Länge: 90 Minuten. Stummfilm mit englisch untertitelten Zwischentiteln.

 

Nach seinem Debüt im Jahr 1927 experimentierte Yasujiro Ozu mit verschiedenen Genres. Doch am besten lagen ihm damals Komödien im Stil von Hollywood-Berufskollegen wie Ernst Lubitsch und Charlie Chaplin. "Tokyo Chorus" ist ein Beispiel dafür. Doch die Komödie birgt ebenfalls bereits jene typischen Elemente, die spätere Ozu-Klassiker auszeichneten: Familienleben, Konflikt zwischen Eltern und Kindern. Für Ozu war der Film daher ein Wendepunkt in seiner Karriere und rückblickend ist auch erkennbar, dass hier sein typischer Stil sich zu manifestieren begann. Also einfache Einstellungen auf Kopfhöhe, Framing mit Wänden in der Wohnung, liebevolle Anordnung von Objekten im Vorder- und Hintergrund.

Die Story ist für Komödienverhältnisse eigentlich tragisch: Der Versicherungsvertreter Shinji Okajima (Tokihiko Okada) steht für einen älteren Kollegen (Takeshi Sakamoto) ein und wird dafür vom Boss (Reiko Tani) kurzerhand entlassen. Darum kann er seinem Sohn (Hideo Sugawara) das versprochene Fahrrad nicht kaufen. Der Streit mit dem Kleinen ist aber noch das geringste Problem, denn nun stehen Shinji und seine Ehefrau Tsuma Sugako (Emiko Yaguma) ohne Geld da. Als Tochter Miyoko (Hideko Takamine) schwer erkrankt, steht für Shinji fest: Er muss eine neue Arbeit suchen. Kann ihm vielleicht sein alter Lehrer Mr. Omura (Tatsuo Saito) helfen?

Ozu entwickelt die Geschichte langsam, aber doch mit Elan. Die frühen Szenen im Büro sind bereits köstlich, wenn etwa die Mitarbeiter versuchen, zu erspähen, was ihr Kollege für einen Bonus kassiert hat - und ihn dafür schon mal bis aufs Klo verfolgen. Auch wenn Protagonist Shinji den Boss im Büro besucht und sich die beiden mit ihren Fächern ein Duell liefern, ist dies von beachtlicher Komik. Doch hauptsächlich konzentriert sich Ozu hier auf den leisen Humor, stets vermengt mit etwas Melancholie und Wehmut. Tokio wird als arme Stadt geschildert, in denen Arbeitslosigkeit und Geldmangel den Alltag für viele Menschen darstellen.

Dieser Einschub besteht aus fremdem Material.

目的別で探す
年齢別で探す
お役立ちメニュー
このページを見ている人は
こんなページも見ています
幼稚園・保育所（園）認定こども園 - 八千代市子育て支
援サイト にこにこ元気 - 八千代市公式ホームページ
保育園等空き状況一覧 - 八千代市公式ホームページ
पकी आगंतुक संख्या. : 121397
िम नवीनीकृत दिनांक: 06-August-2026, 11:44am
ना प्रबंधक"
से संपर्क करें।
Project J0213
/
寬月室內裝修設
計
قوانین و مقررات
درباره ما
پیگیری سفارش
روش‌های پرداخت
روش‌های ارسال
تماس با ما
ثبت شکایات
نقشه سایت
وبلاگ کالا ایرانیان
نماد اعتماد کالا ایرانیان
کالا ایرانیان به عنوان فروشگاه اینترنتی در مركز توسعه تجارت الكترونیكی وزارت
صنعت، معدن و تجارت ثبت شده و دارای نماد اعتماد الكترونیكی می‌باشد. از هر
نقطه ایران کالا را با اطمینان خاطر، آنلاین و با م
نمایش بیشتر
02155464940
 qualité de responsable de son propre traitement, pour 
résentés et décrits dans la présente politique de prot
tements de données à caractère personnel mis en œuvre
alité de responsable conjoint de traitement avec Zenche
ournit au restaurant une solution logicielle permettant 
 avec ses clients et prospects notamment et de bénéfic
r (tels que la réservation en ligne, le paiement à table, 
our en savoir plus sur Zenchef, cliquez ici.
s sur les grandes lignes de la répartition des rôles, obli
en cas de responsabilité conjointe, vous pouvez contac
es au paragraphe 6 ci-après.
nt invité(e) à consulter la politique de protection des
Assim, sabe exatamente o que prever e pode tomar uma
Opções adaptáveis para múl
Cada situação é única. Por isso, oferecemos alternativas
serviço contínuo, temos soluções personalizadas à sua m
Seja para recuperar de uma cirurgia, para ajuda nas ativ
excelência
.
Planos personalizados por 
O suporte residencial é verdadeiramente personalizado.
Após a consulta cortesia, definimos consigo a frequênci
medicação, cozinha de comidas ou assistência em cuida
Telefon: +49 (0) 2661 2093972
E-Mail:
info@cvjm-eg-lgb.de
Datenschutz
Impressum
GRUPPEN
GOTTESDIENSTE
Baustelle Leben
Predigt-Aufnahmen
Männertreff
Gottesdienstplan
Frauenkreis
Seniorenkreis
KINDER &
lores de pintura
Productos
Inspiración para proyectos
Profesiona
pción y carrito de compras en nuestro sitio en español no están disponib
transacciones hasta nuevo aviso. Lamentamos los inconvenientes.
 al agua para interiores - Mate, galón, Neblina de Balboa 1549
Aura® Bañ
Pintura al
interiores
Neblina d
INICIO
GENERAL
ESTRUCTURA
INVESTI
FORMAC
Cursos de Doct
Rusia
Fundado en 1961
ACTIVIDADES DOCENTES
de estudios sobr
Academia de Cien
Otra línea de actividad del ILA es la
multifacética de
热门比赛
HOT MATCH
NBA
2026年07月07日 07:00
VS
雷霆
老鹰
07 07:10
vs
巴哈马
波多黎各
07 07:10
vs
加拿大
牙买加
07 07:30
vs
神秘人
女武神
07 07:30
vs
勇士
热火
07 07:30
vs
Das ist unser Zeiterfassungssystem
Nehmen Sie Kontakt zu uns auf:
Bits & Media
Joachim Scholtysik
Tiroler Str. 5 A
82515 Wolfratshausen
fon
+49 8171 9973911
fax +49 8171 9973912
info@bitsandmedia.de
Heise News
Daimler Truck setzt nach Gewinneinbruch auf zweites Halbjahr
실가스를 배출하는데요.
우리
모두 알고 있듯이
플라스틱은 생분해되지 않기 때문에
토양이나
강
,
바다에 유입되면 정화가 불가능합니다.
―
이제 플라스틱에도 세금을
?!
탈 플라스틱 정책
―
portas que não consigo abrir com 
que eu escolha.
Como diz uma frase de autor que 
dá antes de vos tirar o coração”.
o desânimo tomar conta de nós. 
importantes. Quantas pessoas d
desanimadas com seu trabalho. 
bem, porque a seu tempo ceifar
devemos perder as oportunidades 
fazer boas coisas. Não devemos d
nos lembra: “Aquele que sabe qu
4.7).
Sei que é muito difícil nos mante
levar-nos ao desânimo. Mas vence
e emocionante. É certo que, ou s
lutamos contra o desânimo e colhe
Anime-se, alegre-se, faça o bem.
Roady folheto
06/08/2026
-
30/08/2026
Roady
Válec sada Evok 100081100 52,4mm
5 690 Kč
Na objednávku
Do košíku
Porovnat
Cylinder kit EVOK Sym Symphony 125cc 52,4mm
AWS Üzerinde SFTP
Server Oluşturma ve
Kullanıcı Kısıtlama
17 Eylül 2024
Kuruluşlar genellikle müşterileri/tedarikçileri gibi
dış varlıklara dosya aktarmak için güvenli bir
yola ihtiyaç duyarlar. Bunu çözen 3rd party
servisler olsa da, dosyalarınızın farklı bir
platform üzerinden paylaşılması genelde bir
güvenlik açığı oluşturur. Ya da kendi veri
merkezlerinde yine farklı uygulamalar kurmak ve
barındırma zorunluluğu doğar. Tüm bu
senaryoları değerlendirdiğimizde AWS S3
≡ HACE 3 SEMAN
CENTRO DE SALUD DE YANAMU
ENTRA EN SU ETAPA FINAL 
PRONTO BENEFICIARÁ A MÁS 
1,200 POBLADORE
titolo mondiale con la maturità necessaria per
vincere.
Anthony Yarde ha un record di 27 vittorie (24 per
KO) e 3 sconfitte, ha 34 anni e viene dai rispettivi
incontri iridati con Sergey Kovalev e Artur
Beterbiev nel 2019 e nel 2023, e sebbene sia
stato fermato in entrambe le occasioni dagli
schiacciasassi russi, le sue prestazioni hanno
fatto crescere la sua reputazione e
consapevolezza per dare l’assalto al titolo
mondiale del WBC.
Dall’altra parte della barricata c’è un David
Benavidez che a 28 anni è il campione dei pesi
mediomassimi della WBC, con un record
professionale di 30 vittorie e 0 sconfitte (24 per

Im Ozu-Kanon nimmt "Tokyo Chorus" einen Platz im Mittelfeld ein, sowohl qualitativ wie von der Bekanntheit her. Der Stummfilm ist von grosser Wichtigkeit für Ozus Entwicklung und sein Finden einer eigenen Bildsprache, doch für sich betrachtet fehlt ihm etwas der Wiedererkennungswert. Vielmehr handelt es sich um amüsantes Kino auf hohem Niveau, technisch unspektakulär, schauspielerisch solide und inhaltlich simpel. Für Ozu-Fans auf jeden Fall ein gelungener Einstiegspunkt in das frühe Schaffen ihres Idols.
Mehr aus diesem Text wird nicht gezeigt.